● **Brief**:
Please reproduce the entries exactly as they appear below, but not the pictures.

● **Available data**:
*** Block opens ***

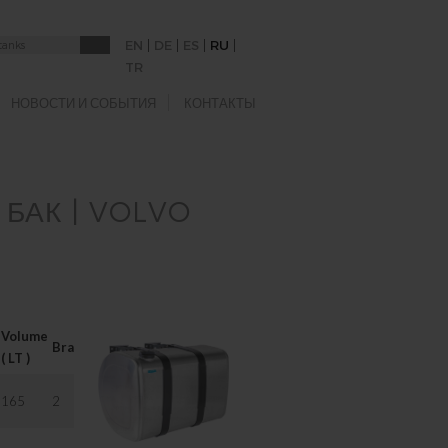
|
|
|
|
EN
DE
ES
RU
TR
НОВОСТИ И СОБЫТИЯ
КОНТАКТЫ
БАК | VOLVO
Volume
Brackets
( LT )
165
2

*** Block closes ***

● **Response below**:
|
|
|
|
EN
DE
ES
RU
TR
НОВОСТИ И СОБЫТИЯ
КОНТАКТЫ
БАК | VOLVO
Volume
Brackets
( LT )
165
2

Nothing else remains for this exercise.